_The problem_: Lines holding the string "Verordnung" are the ones to copy; find them all in the data.
Segment Start: The records
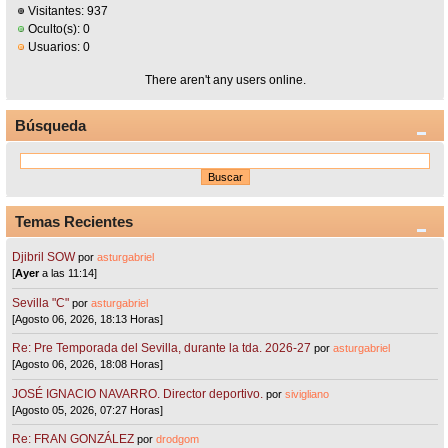
Visitantes: 937
Oculto(s): 0
Usuarios: 0
There aren't any users online.
Búsqueda
Temas Recientes
Djibril SOW
por
asturgabriel
[
Ayer
a las 11:14]
Sevilla "C"
por
asturgabriel
[Agosto 06, 2026, 18:13 Horas]
Re: Pre Temporada del Sevilla, durante la tda. 2026-27
por
asturgabriel
[Agosto 06, 2026, 18:08 Horas]
JOSÉ IGNACIO NAVARRO. Director deportivo.
por
sivigliano
[Agosto 05, 2026, 07:27 Horas]
Re: FRAN GONZÁLEZ
por
drodgom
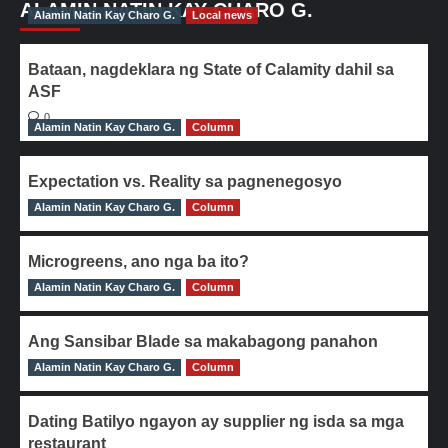
ALAMIN NATIN KAY CHARO G.
Alamin Natin Kay Charo G.
Local news
Bataan, nagdeklara ng State of Calamity dahil sa
ASF
0
Alamin Natin Kay Charo G.
Column
Expectation vs. Reality sa pagnenegosyo
Alamin Natin Kay Charo G.
0
Column
Microgreens, ano nga ba ito?
Alamin Natin Kay Charo G.
0
Column
Ang Sansibar Blade sa makabagong panahon
Alamin Natin Kay Charo G.
0
Column
Dating Batilyo ngayon ay supplier ng isda sa mga
restaurant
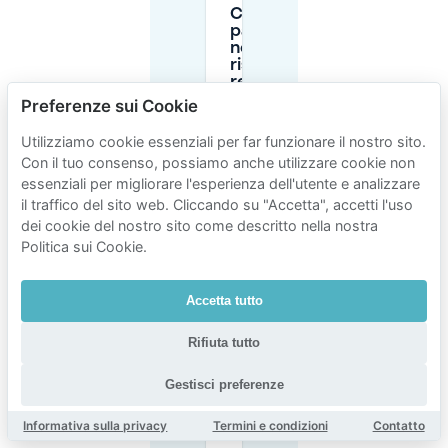
Chi può
parcheggiare
nella zona
riservata ai
residenti a
Luchtbal?
Preferenze sui Cookie
Utilizziamo cookie essenziali per far funzionare il nostro sito.
Il P+R
Con il tuo consenso, possiamo anche utilizzare cookie non
Luchtbal
essenziali per migliorare l'esperienza dell'utente e analizzare
è aperto
il traffico del sito web. Cliccando su "Accetta", accetti l'uso
24/7 e
qual è il
dei cookie del nostro sito come descritto nella nostra
limite di
Politica sui Cookie.
altezza
dei
veicoli?
Accetta tutto
Rifiuta tutto
Il P+R
Luchtbal
ha punti di
Gestisci preferenze
ricarica
per auto
Informativa sulla privacy
Termini e condizioni
Contatto
elettriche?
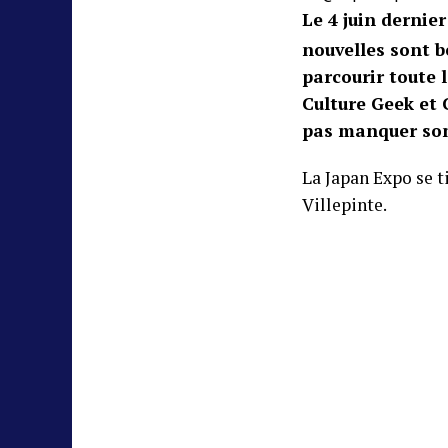
Le 4 juin dernie
nouvelles sont b
parcourir toute
Culture Geek et 
pas manquer so
La Japan Expo se t
Villepinte.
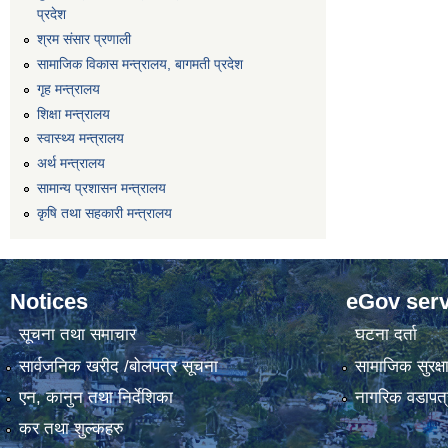
प्रदेश
श्रम संसार प्रणाली
सामाजिक विकास मन्त्रालय, बागमती प्रदेश
गृह मन्त्रालय
शिक्षा मन्त्रालय
स्वास्थ्य मन्त्रालय
अर्थ मन्त्रालय
सामान्य प्रशासन मन्त्रालय
कृषि तथा सहकारी मन्त्रालय
Notices
eGov serv
सूचना तथा समाचार
घटना दर्ता
सार्वजनिक खरीद /बोलपत्र सूचना
सामाजिक सुरक्ष
एन, कानुन तथा निर्देशिका
नागरिक वडापत्
कर तथा शुल्कहरु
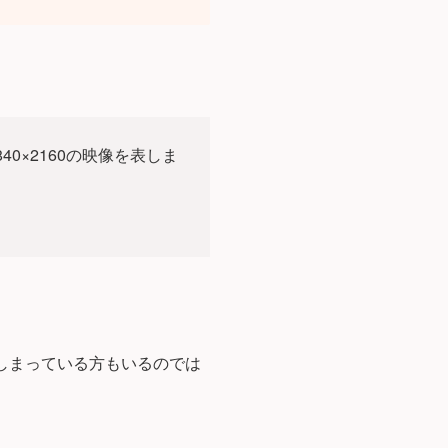
40×2160の映像を表しま
しまっている方もいるのでは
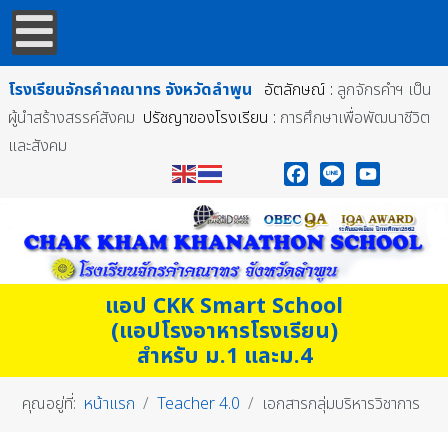
โรงเรียนจักรคำคณาทร
จังหวัดลำพูน
อัตลักษณ์ :
ลูกจักรคำฯ เป็น
ผู้นำสร้างสรรค์สังคม
ปรัชญาของโรงเรียน :
การศึกษาเพื่อพัฒนาชีวิต
และสังคม
Facebook
Line
YouTube
แอป CKK Smart School
(แอปโรงอาหารโรงเรียน)
สำหรับ ม.1 และม.4
คุณอยู่ที่:
หน้าแรก
Teacher 4.0
เอกสารกลุ่มบริหารวิชาการ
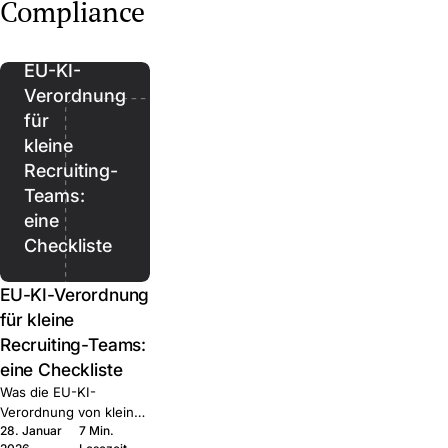
Regional, Healthcare,
up, Regional, Executive.
Compliance
Join.
Executive. Was jede
Was jede kann und wann
kann und wann Sie sie
Sie sie kombinieren.
kombinieren.
EU-KI-
Verordnung
für
kleine
Recruiting-
Teams:
eine
Checkliste
EU-KI-Verordnung
für kleine
Recruiting-Teams:
eine Checkliste
Was die EU-KI-
Verordnung von kleinen
28. Januar
7 Min.
HR-Teams tatsächlich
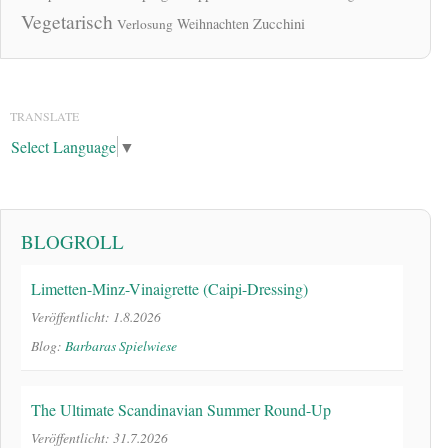
Vegetarisch
Zucchini
Weihnachten
Verlosung
TRANSLATE
Select Language
▼
BLOGROLL
Limetten-Minz-Vinaigrette (Caipi-Dressing)
Veröffentlicht: 1.8.2026
Blog:
Barbaras Spielwiese
The Ultimate Scandinavian Summer Round-Up
Veröffentlicht: 31.7.2026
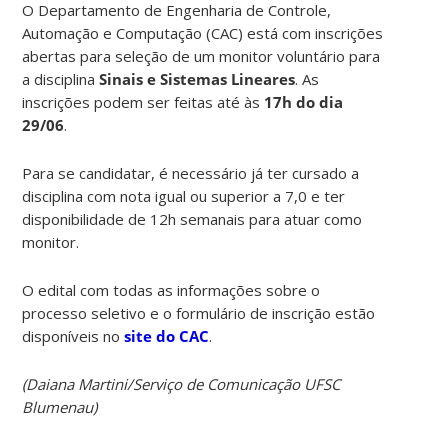
O Departamento de Engenharia de Controle,
Automação e Computação (CAC) está com inscrições
abertas para seleção de um monitor voluntário para
a disciplina
Sinais e Sistemas Lineares
. As
inscrições podem ser feitas até às
17h do dia
29/06
.
Para se candidatar, é necessário já ter cursado a
disciplina com nota igual ou superior a 7,0 e ter
disponibilidade de 12h semanais para atuar como
monitor.
O edital com todas as informações sobre o
processo seletivo e o formulário de inscrição estão
disponíveis no
site do CAC
.
(Daiana Martini/Serviço de Comunicação UFSC
Blumenau)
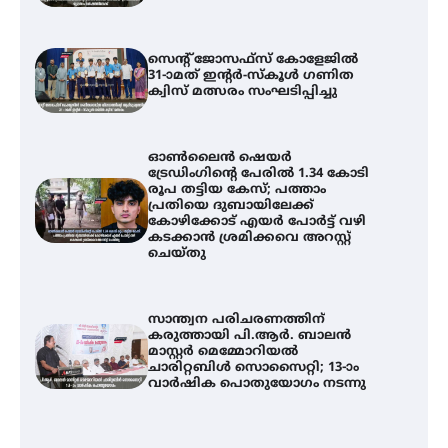
സെന്റ് ജോസഫ്സ് കോളേജിൽ
31-ാമത് ഇന്റർ-സ്കൂൾ ഗണിത
ക്വിസ് മത്സരം സംഘടിപ്പിച്ചു
ഓൺലൈൻ ഷെയർ
ട്രേഡിംഗിന്റെ പേരിൽ 1.34 കോടി
രൂപ തട്ടിയ കേസ്; പത്താം
പ്രതിയെ ദുബായിലേക്ക്
കോഴിക്കോട് എയർ പോർട്ട് വഴി
കടക്കാൻ ശ്രമിക്കവെ അറസ്റ്റ്
ചെയ്തു
സാന്ത്വന പരിചരണത്തിന്
കരുത്തായി പി.ആർ. ബാലൻ
മാസ്റ്റർ മെമ്മോറിയൽ
ചാരിറ്റബിൾ സൊസൈറ്റി; 13-ാം
വാർഷിക പൊതുയോഗം നടന്നു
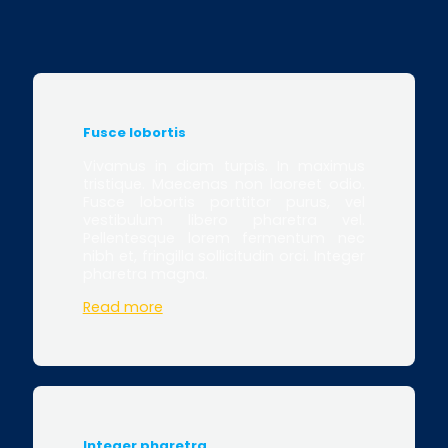
Fusce lobortis
Vivamus in diam turpis. In maximus
tristique. Maecenas non laoreet odio.
Fusce lobortis porttitor purus, vel
vestibulum libero pharetra vel.
Pellentesque lorem fermentum nec
nibh et, fringilla sollicitudin orci. Integer
pharetra magna.
Read more
Integer pharetra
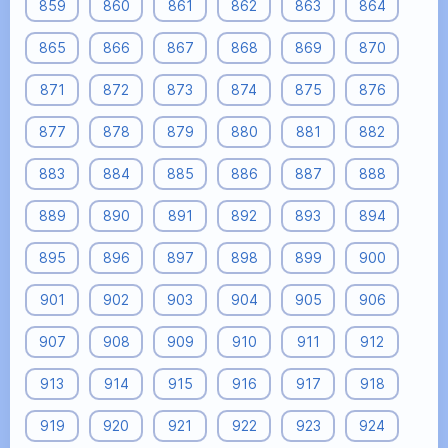
859
860
861
862
863
864
865
866
867
868
869
870
871
872
873
874
875
876
877
878
879
880
881
882
883
884
885
886
887
888
889
890
891
892
893
894
895
896
897
898
899
900
901
902
903
904
905
906
907
908
909
910
911
912
913
914
915
916
917
918
919
920
921
922
923
924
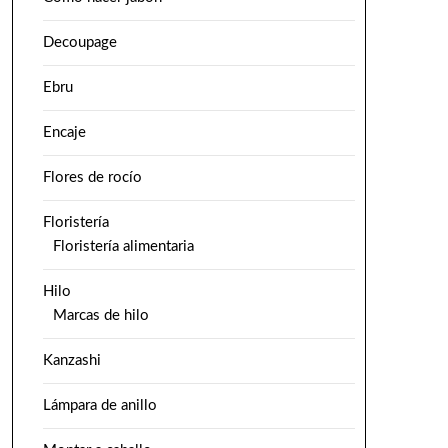
Decoupage
Ebru
Encaje
Flores de rocío
Floristería
Floristería alimentaria
Hilo
Marcas de hilo
Kanzashi
Lámpara de anillo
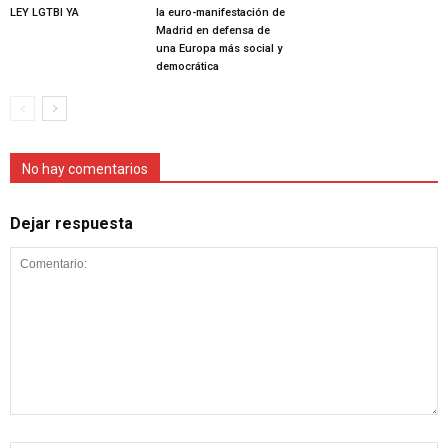
LEY LGTBI YA
la euro-manifestación de
Madrid en defensa de
una Europa más social y
democrática
No hay comentarios
Dejar respuesta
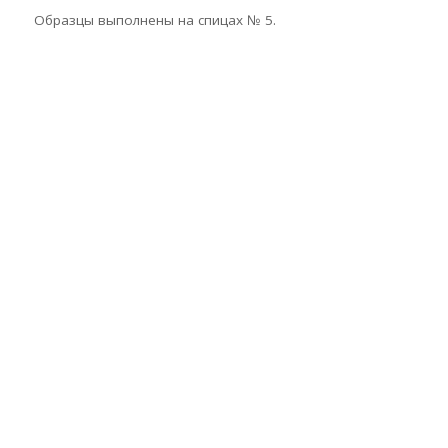
Образцы выполнены на спицах № 5.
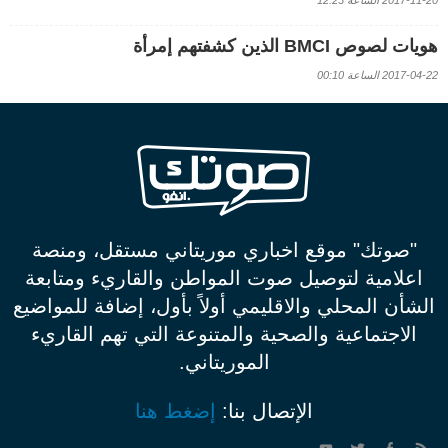
هويات لصوص BMCI الذين كشفتهم إمرأة
2017-04-22 الساعة 00:10
"صوتك" موقع اخباري موريتاني مستقل، ومنصة
اعلامية لتوصيل صوت المواطن والقاريء ومتابعة
الشأن المحلي والاقليمي أولاً بأول، إضافة للمواضيع
الاجتماعية والصحية والمتنوعة التي تهم القاريء
الموريتاني.
الإتصال بنا:
إضغط هنا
Segment End: The records
_Answer section_:
Verordnung
EU-KI-Verordnung
Verordnung von kleinen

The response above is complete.